30% Club is a campaign group that launched in 2010 and aims to increase the proportion of women on FTSE-100 boards to at least 30%. When the campaign launched, this figure stood at just 12.5% but has since increased to around 27%.
According to the report, one reason for the chronic shortage of senior female executives can be linked to how people are managed at work.
Researchers questioned both men and women about how they work with their report/manager and uncovered gender differences that particularly affect women’s progression at the mid-career stage. Female managers are apparently twice as likely to be personally involved in developing their people, while male managers are three times more likely to outsource developing their report.
“Managers focus on specific opportunities for their male reports, who are steered towards deepening their skillset and getting the critical experience they need for promotion,” explained Rachel Short, who co-led the research. “This contrasts with how managers develop their female reports, who are encouraged to adapt their approach and to broaden their professional experience to open up a range of career options.”
“Whilst it’s true that women receive support from their manager on raising their profile through their professional relationships, men are being put forward for CV-boosting experiences, such as MBAs and secondments,” she added.
The research also found that development declines with seniority. Whilst junior managers work closely with their reports and provide day to day feedback and advice, executives and senior managers spend very little time managing or developing their people. Time spent with a manager drops from 29% for female reports and 24% for male reports, to just 5% for both genders.
“Things get tough at the top where senior managers are not actively readying their reports for the next level of seniority,” commented Pavita Cooper, another co-leader of the research. “Couple that with the fact that it is men who get better preparation for specific roles by their managers, and we’re faced with a group of women left lacking both the managerial support and the concrete know-how to step into senior executive roles. We need to start pulling women through for promotion much earlier on so that we can establish a deep pipeline of female executive talent.”
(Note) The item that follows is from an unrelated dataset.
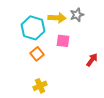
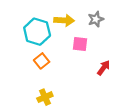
gray star: (77, 15) -> (96, 19), moved
pink square: (63, 41) -> (80, 44), moved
Financial services has been targeted as one of the sectors where greater efforts are needed to improve gender diversity at senior levels, after it was identified that women progress too slowly or even end up leaving the sector completely. A review conducted last year found that in UK financial services female representation was around 23% on boards, but only 14% on executive committees.
The review led to the Government launching the Women in Finance Charter, which asks financial firms to commit to four industry actions to build the female talent pipeline for leadership positions.
On the first anniversary of the Charter’s launch, the Government announced that 122 firms had already signed up. Of these, 77 financial services firms have committed to have at least 30% women in senior roles by 2021 and 23 firms have committed to a 50/50 gender split in senior roles by 2021.
Contains public sector information licensed under the Open Government Licence v3.0.